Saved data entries
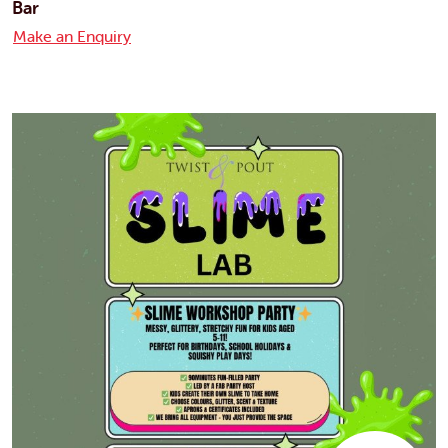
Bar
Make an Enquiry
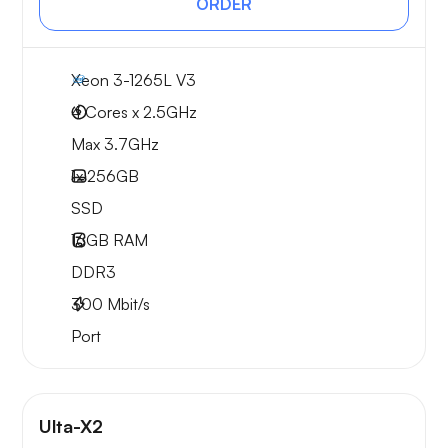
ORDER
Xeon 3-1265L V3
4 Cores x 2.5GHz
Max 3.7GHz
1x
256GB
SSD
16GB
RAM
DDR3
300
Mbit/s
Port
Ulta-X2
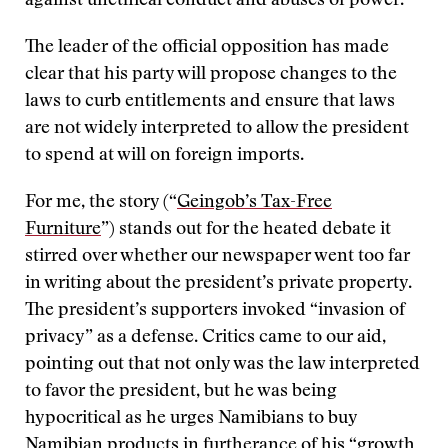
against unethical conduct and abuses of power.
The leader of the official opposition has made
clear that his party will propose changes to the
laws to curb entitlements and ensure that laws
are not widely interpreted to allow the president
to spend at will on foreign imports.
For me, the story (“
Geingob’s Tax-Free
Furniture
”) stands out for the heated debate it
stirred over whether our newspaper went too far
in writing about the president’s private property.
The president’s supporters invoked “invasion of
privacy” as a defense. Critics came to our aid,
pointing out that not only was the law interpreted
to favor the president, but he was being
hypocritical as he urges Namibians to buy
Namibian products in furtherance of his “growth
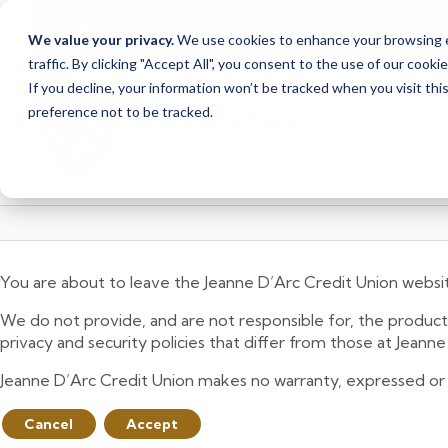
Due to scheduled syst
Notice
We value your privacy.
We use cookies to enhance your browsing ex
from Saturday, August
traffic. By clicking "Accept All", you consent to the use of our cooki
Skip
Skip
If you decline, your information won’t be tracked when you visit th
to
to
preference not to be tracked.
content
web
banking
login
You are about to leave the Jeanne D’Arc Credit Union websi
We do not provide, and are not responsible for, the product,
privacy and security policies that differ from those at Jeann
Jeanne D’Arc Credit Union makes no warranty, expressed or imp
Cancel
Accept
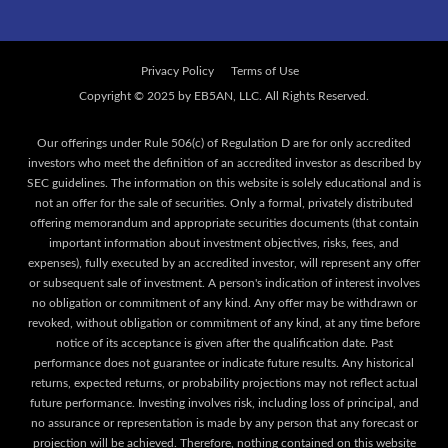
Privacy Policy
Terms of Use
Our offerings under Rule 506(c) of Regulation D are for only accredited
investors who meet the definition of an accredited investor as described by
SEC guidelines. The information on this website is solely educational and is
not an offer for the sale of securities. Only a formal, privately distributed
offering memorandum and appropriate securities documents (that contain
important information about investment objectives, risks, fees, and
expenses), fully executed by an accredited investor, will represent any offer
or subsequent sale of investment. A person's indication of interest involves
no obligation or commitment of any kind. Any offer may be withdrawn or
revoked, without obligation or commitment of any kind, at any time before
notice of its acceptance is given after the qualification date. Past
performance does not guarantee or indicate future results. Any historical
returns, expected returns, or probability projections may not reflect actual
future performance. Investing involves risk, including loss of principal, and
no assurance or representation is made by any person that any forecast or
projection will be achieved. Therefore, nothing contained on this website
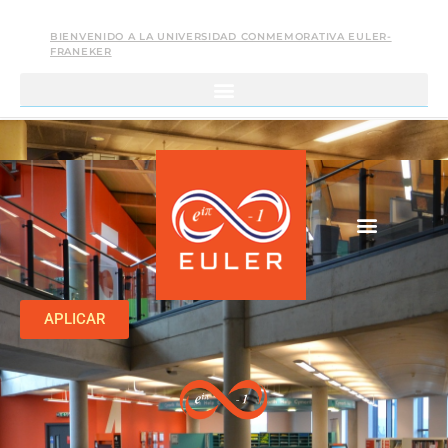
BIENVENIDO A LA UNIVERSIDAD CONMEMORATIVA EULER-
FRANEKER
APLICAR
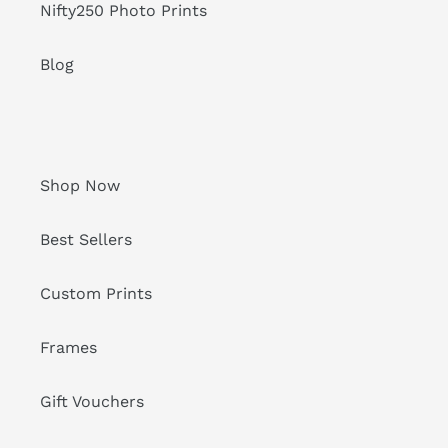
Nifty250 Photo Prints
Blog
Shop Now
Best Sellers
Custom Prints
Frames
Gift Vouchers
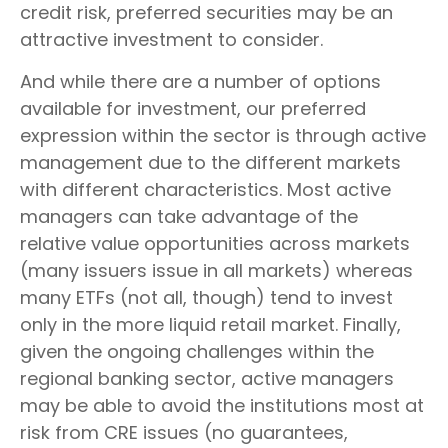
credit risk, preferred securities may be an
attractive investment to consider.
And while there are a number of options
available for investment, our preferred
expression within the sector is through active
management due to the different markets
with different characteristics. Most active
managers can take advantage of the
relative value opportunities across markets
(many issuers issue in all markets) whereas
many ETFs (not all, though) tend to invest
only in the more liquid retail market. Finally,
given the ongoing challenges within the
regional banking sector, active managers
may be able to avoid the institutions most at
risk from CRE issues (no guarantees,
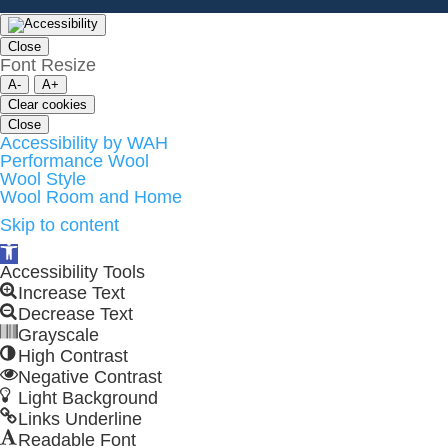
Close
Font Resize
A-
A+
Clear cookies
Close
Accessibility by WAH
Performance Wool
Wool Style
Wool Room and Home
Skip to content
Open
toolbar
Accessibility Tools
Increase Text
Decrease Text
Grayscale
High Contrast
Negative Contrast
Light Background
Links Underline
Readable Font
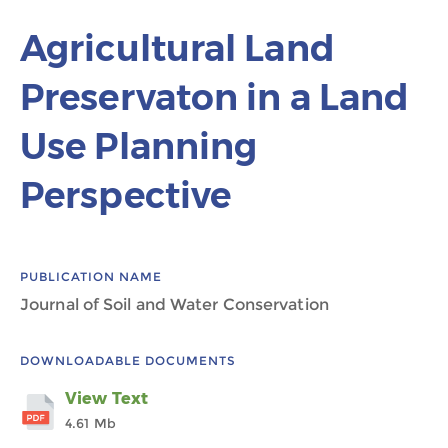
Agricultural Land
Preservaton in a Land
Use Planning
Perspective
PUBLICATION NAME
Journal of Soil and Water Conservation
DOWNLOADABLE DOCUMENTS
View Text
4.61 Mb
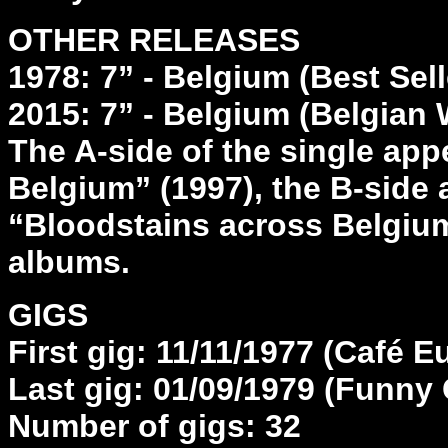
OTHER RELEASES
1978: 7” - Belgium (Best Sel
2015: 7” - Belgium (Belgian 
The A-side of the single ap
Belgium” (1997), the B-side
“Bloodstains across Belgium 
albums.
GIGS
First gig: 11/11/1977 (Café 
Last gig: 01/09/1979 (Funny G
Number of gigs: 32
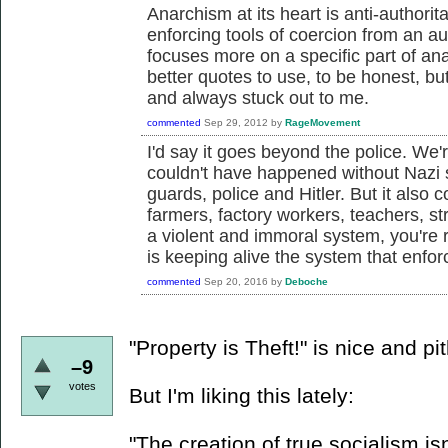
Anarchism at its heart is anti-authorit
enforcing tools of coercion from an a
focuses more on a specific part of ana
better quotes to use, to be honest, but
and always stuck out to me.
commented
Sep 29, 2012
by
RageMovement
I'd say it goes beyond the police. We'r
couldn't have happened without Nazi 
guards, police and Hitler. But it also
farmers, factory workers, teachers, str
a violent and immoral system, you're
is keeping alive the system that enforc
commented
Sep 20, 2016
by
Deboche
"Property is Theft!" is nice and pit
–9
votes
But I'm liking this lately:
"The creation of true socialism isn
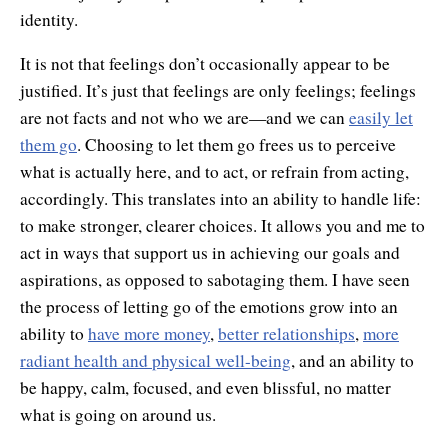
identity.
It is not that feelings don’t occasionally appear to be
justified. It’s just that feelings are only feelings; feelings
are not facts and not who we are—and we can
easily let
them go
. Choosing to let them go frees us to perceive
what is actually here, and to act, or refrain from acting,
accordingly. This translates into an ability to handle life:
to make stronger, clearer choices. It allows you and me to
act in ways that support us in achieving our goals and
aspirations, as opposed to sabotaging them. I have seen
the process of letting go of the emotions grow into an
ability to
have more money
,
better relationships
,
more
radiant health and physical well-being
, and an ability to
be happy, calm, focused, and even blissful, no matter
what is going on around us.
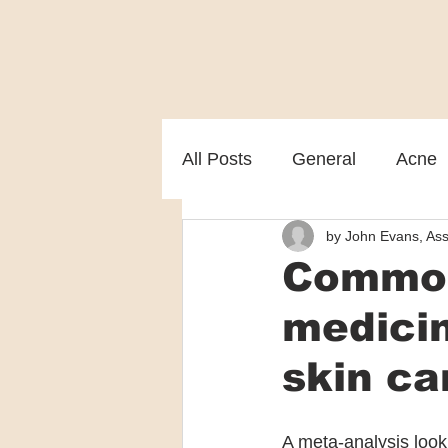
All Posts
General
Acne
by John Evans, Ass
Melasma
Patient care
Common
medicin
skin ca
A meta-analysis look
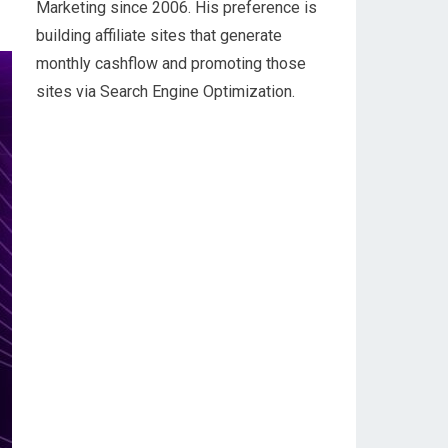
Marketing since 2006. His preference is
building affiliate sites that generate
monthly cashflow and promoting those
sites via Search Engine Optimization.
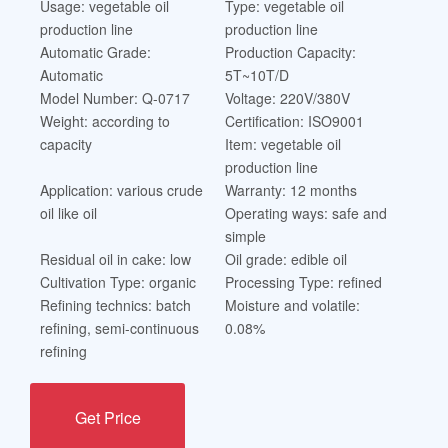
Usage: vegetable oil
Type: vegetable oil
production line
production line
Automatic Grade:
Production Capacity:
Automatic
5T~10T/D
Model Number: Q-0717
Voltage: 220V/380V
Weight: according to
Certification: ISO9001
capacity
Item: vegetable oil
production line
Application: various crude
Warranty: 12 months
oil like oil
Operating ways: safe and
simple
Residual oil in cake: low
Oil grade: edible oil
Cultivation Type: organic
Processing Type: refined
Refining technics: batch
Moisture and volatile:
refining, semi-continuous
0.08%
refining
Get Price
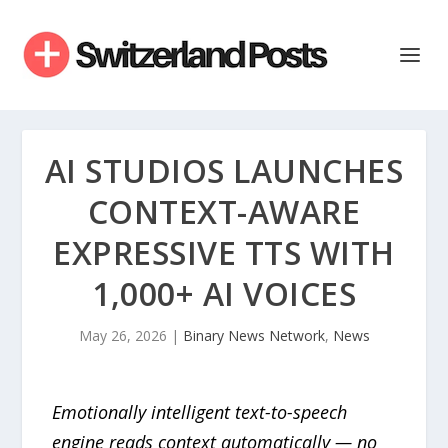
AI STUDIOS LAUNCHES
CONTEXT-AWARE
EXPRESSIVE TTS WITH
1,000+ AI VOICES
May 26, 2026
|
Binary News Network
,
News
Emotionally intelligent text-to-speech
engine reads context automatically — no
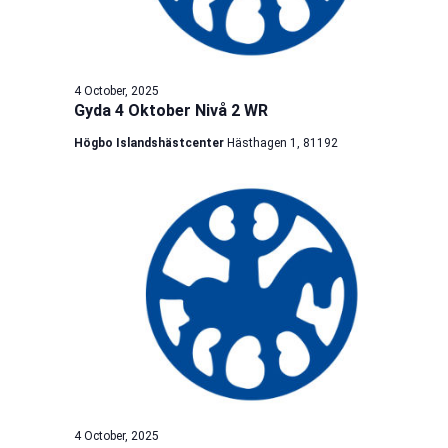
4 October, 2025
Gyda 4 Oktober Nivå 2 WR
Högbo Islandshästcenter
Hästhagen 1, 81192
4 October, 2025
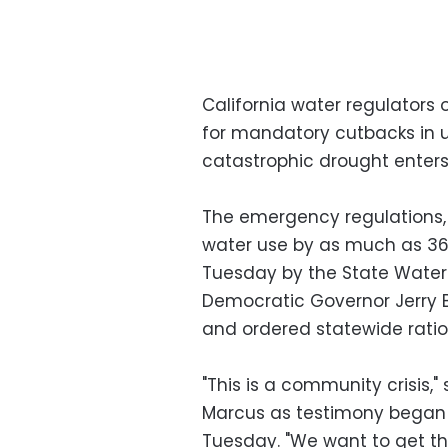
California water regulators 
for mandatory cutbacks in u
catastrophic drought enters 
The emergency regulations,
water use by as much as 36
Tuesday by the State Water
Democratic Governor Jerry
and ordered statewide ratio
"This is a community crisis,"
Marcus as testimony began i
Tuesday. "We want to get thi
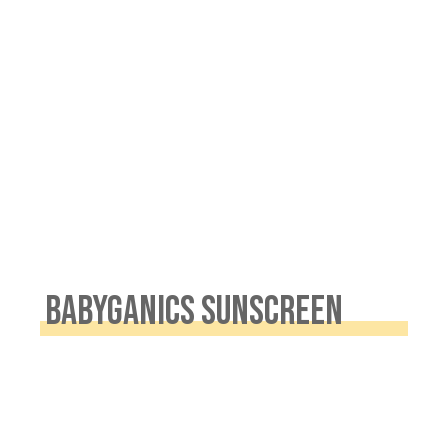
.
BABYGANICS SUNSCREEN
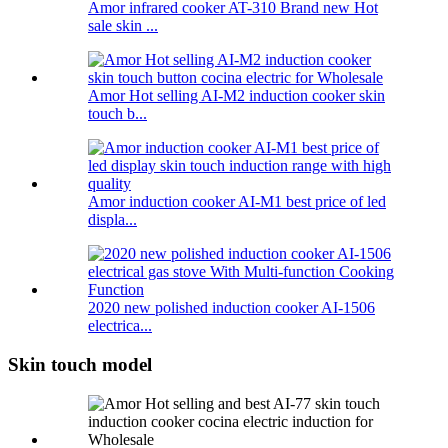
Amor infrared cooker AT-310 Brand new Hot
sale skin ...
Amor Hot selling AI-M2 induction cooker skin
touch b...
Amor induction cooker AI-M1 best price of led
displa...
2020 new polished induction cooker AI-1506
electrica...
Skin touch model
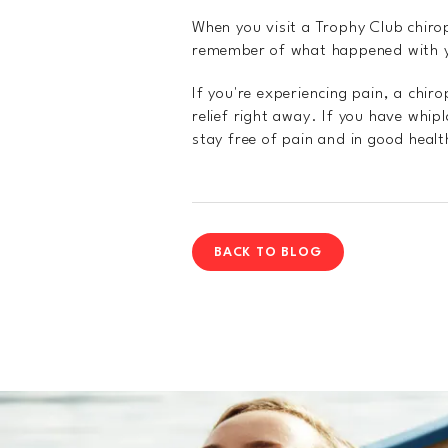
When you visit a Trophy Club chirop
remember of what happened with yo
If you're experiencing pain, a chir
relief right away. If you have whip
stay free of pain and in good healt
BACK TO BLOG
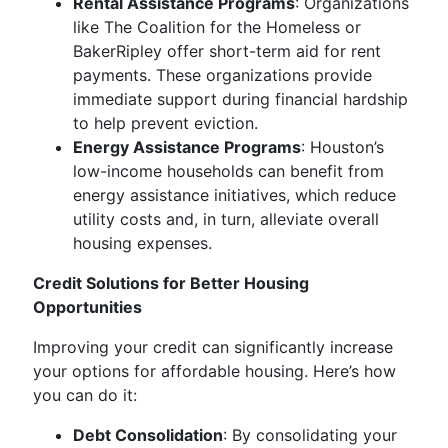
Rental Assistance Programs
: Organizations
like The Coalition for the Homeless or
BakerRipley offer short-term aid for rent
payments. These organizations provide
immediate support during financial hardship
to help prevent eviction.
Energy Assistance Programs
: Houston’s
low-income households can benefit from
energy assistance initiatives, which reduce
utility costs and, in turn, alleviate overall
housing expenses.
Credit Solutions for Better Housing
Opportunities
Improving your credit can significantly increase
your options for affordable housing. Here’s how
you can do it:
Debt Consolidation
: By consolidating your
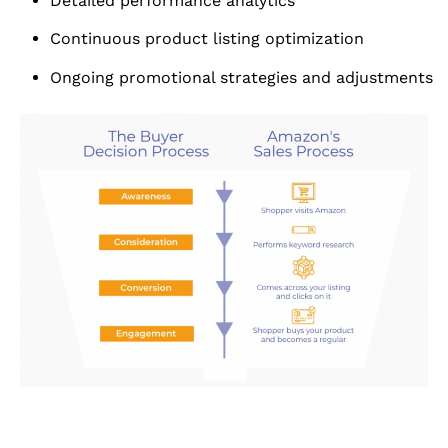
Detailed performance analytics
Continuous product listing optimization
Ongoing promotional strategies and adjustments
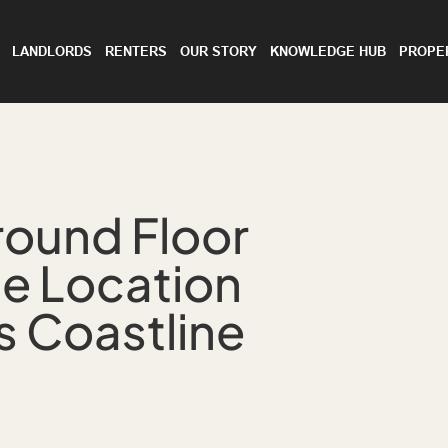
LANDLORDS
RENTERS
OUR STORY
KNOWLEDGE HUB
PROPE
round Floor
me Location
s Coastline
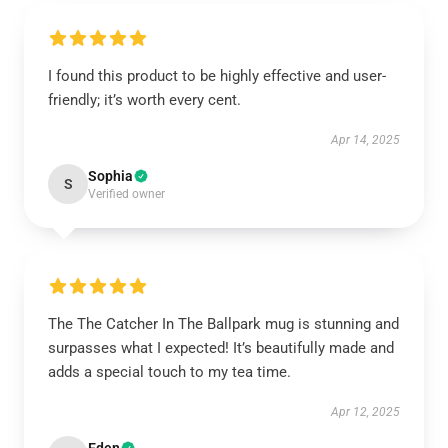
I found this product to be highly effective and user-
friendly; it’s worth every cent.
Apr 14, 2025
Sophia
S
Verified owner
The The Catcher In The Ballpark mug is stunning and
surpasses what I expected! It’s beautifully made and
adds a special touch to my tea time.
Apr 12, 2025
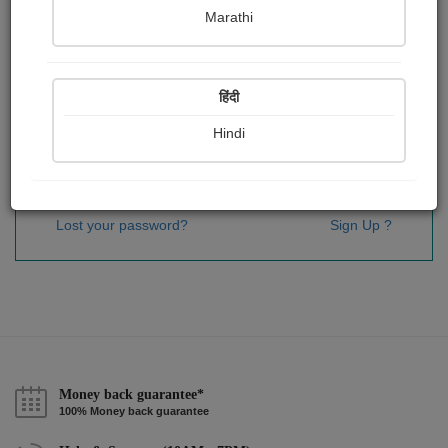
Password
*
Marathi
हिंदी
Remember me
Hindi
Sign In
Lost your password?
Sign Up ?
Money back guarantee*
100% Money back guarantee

- _Exercise objective_
"Our offerings under" marks the first line to copy, and "Wool Room and Home" marks the last. Repeat that stretch above exactly, with no pictures.

- _Exercise output_
Our offerings under Rule 506(c) of Regulation D are for only accredited
investors who meet the definition of an accredited investor as described by
SEC guidelines. The information on this website is solely educational and is
not an offer for the sale of securities. Only a formal, privately distributed
offering memorandum and appropriate securities documents (that contain
important information about investment objectives, risks, fees, and
expenses), fully executed by an accredited investor, will represent any offer
or subsequent sale of investment. A person's indication of interest involves
no obligation or commitment of any kind. Any offer may be withdrawn or
revoked, without obligation or commitment of any kind, at any time before
notice of its acceptance is given after the qualification date. Past
performance does not guarantee or indicate future results. Any historical
returns, expected returns, or probability projections may not reflect actual
future performance. Investing involves risk, including loss of principal, and
no assurance or representation is made by any person that any forecast or
projection will be achieved. Therefore, nothing contained on this website
BIENVENIDO A LA UNIVERSIDAD CONMEMORATIVA EULER-
FRANEKER
APLICAR
Nifty250 Photo Prints
Blog
Shop Now
Best Sellers
Custom Prints
Frames
Gift Vouchers
credit risk, preferred securities may be an
attractive investment to consider.
And while there are a number of options
available for investment, our preferred
expression within the sector is through active
management due to the different markets
with different characteristics. Most active
managers can take advantage of the
relative value opportunities across markets
(many issuers issue in all markets) whereas
many ETFs (not all, though) tend to invest
only in the more liquid retail market. Finally,
given the ongoing challenges within the
regional banking sector, active managers
may be able to avoid the institutions most at
risk from CRE issues (no guarantees,
Close
Font Resize
A-
A+
Clear cookies
Close
Accessibility by WAH
Performance Wool
Wool Style
Wool Room and Home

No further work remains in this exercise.